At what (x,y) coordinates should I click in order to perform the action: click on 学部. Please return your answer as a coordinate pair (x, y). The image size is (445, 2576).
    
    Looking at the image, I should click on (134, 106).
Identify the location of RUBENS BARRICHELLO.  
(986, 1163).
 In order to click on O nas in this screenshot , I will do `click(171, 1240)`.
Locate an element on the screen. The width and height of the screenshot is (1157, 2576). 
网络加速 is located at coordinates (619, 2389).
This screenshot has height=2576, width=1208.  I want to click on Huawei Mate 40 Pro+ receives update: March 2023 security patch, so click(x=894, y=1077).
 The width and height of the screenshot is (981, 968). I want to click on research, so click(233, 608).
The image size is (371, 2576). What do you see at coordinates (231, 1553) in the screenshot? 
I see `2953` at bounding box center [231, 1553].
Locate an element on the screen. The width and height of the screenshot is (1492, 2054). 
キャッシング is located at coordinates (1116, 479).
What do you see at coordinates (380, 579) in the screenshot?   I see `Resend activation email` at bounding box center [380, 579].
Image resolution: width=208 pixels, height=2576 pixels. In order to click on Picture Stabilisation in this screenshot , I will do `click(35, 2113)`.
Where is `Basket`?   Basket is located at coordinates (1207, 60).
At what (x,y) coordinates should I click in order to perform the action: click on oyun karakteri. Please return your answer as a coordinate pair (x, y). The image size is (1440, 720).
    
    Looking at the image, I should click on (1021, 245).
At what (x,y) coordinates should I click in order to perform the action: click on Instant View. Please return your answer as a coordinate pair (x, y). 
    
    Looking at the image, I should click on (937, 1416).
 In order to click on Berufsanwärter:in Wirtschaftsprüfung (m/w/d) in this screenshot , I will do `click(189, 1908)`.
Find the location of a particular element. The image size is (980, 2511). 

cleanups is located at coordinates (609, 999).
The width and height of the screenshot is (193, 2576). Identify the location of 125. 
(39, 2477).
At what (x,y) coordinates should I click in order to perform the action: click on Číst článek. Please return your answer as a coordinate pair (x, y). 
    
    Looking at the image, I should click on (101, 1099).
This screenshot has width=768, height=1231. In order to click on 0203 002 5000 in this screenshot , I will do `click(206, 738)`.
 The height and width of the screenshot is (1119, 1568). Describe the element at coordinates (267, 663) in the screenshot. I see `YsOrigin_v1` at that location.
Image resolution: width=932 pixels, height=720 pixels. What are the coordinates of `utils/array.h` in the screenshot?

---*---

Going through the entries above, show each line that contains "pixels".

Image resolution: width=208 pixels, height=2576 pixels. In order to click on Picture Stabilisation in this screenshot , I will do `click(35, 2113)`.
Image resolution: width=932 pixels, height=720 pixels. What are the coordinates of `utils/array.h` in the screenshot?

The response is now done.